What captivated me was not just what it displayed, but how it displayed it. It didn't feel like a gallery understood in its solemnity, but rather a kind of beautiful backroom, a small, intimate space, with a delicate and lively clutter. As if the works hadn't been placed there to impress, but to coexist. And perhaps that's why it touched me so much: because it had authenticity. Not the manufactured authenticity of some contemporary spaces, but that of places that truly exist.

"A small haven for slow looking"

I remember that first time I came across photographs that fully belonged to the visual imaginary that has accompanied me for years. Peter Lindbergh, Patrick Demarchelier, and other names that for me are not only part of the history of fashion or photography but also of a sentimental education of the gaze. La Galerie de l’Instant has precisely built that territory: a gallery dedicated to photography, founded by Julia Gragnon, where great names, temporary exhibitions, and a collection ranging from portraiture, music, and cinema to fashion and visual culture coexist. According to its own presentation and other references about the project, the gallery regularly programs exhibitions and has shown works by photographers such as Bruce Weber, Milton H. Greene, Jean-Pierre Laffont, and Patrick Demarchelier.

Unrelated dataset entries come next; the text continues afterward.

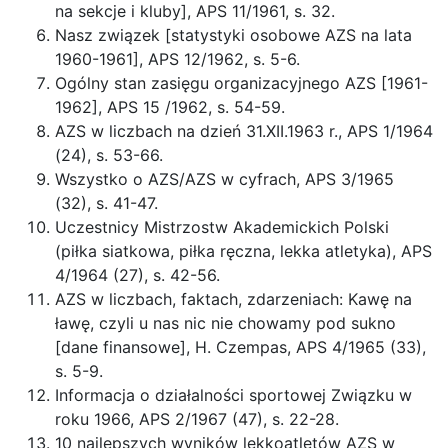
na sekcje i kluby], APS 11/1961, s. 32.
Nasz związek [statystyki osobowe AZS na lata
1960-1961], APS 12/1962, s. 5-6.
Ogólny stan zasięgu organizacyjnego AZS [1961-
1962], APS 15 /1962, s. 54-59.
AZS w liczbach na dzień 31.XII.1963 r., APS 1/1964
(24), s. 53-66.
Wszystko o AZS/AZS w cyfrach, APS 3/1965
(32), s. 41-47.
Uczestnicy Mistrzostw Akademickich Polski
(piłka siatkowa, piłka ręczna, lekka atletyka), APS
4/1964 (27), s. 42-56.
AZS w liczbach, faktach, zdarzeniach: Kawę na
ławę, czyli u nas nic nie chowamy pod sukno
[dane finansowe], H. Czempas, APS 4/1965 (33),
s. 5-9.
Informacja o działalności sportowej Związku w
roku 1966, APS 2/1967 (47), s. 22-28.
10 najlepszych wyników lekkoatletów AZS w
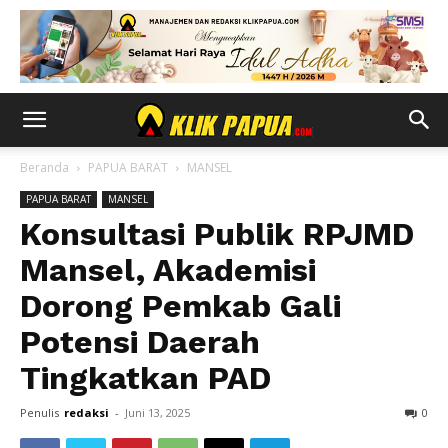
Beranda
PAPUA BARAT
MANSEL
PAPUA BARAT
MANSEL
Konsultasi Publik RPJMD
Mansel, Akademisi
Dorong Pemkab Gali
Potensi Daerah
Tingkatkan PAD
Penulis
redaksi
-
Juni 13, 2025
0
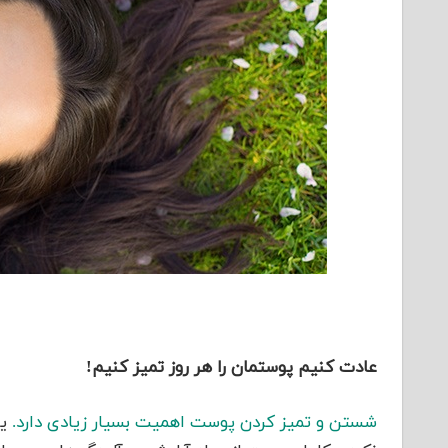
عادت کنیم پوستمان را هر روز تمیز کنیم!
شستن و تمیز کردن پوست اهمیت بسیار زیادی دارد.
یک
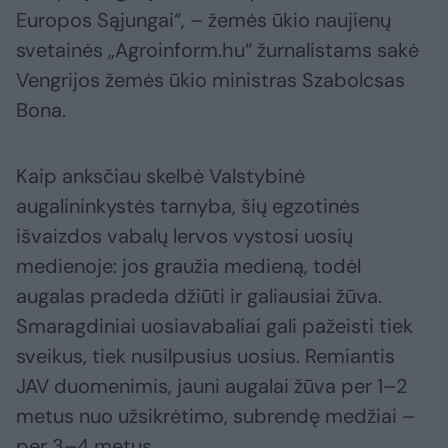
Europos Sąjungai“, – žemės ūkio naujienų
svetainės „Agroinform.hu“ žurnalistams sakė
Vengrijos žemės ūkio ministras Szabolcsas
Bona.
Kaip anksčiau skelbė Valstybinė
augalininkystės tarnyba, šių egzotinės
išvaizdos vabalų lervos vystosi uosių
medienoje: jos graužia medieną, todėl
augalas pradeda džiūti ir galiausiai žūva.
Smaragdiniai uosiavabaliai gali pažeisti tiek
sveikus, tiek nusilpusius uosius. Remiantis
JAV duomenimis, jauni augalai žūva per 1–2
metus nuo užsikrėtimo, subrendę medžiai –
per 3–4 metus.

But what stays with me is not the list of artists. It's something else. It's the physical closeness to the images, the feeling that there, photography still retains body, weight, presence. Frames propped up, works elegantly out of place, books, posters, prints that seem to await a new wall. Everything conveys a less museum-like and more human relationship with the work. As if art wasn't there to be revered from a distance, but to enter your life.

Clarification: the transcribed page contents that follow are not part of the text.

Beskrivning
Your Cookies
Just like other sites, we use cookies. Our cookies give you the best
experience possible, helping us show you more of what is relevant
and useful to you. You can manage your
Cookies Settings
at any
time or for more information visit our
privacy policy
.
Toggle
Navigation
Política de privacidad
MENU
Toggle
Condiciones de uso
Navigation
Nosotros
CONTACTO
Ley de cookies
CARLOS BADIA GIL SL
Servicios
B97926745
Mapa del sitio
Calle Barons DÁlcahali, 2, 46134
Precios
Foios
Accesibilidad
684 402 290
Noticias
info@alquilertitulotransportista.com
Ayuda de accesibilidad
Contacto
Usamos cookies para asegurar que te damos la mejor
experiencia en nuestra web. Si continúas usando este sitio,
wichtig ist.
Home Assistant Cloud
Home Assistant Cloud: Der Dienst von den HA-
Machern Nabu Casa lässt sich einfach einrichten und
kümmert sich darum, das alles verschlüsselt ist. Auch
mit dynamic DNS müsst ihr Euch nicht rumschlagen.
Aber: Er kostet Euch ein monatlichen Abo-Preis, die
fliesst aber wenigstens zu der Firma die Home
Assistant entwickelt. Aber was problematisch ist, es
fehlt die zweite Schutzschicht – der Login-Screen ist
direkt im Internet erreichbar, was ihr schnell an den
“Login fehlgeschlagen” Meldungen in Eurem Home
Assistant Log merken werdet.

I have returned on several occasions, and that, for me, says it all. There are places one returns to not just for what they offer, but for what they confirm. La Galerie de l’Instant confirms an intuition that is still alive: that a small, honest, and discerning space can have much more soul than many grandiose projects. And that, sometimes, a room full of photographs, a few books, and a true energy are enough to open up an entire world.

"What I still imagine"

Perhaps that is why these images have stayed with me so many years later. Because they don't just remind me of a visit to Paris. They remind me of a way of encountering beauty: without haste, without noise, without the need to exaggerate anything. Just entering, looking, and letting the right world find you.